La Cina ha appena fatto una cosa che ha dell’incredibile, e non stiamo parlando di una trovata da poco. Hanno preso l’alta velocità ferroviaria e l’hanno letteralmente sparata nell’iperspazio, raggiungendo un primato che fa girare la testa: il loro nuovo prototipo, il CR450, è schizzato a ben 450 chilometri orari durante i test. Dico, quattrocentocinquanta! Metti in prospettiva, il loro precedente gioiello, il CR400, viaggiava già a un rispettabile 350 km/h, ma questo nuovo bolide è andato decisamente oltre, piazzando la Cina sul podio più alto dell’innovazione tecnologica globale in campo ferroviario.

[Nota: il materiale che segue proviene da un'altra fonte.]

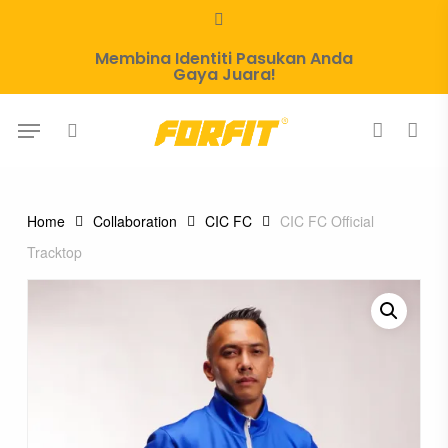
Skip
whatsapp
to
Membina Identiti Pasukan Anda
main
Gaya Juara!
content
Menu
search
account
Home
Collaboration
CIC FC
CIC FC Official
Tracktop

CR450: il treno cinese che sfida i 450 km/h
Non è solo un numero da record, questo treno è pura ingegneria da Formula 1, ma su rotaia. Hanno ottimizzato ogni singola parte per fargli fendere l’aria come un coltello. Hanno allungato il muso aerodinamico da 12 metri e mezzo a 15 metri, ottenendo una riduzione della resistenza dell’aria che è da capogiro, un 22% in meno. E non si sono fermati qui: hanno nascosto le ruote e i carrelli con pannelli speciali per rendere tutto più liscio, hanno abbassato l’altezza complessiva di 20 centimetri e, rullo di tamburi, sono riusciti ad alleggerirlo di ben 55 tonnellate. Il risultato di questa dieta e di questa aerodinamica? Un’accelerazione che ti fa saltare sulla poltrona: da fermo a 350 km/h in meno di cinque minuti. Roba da non credere.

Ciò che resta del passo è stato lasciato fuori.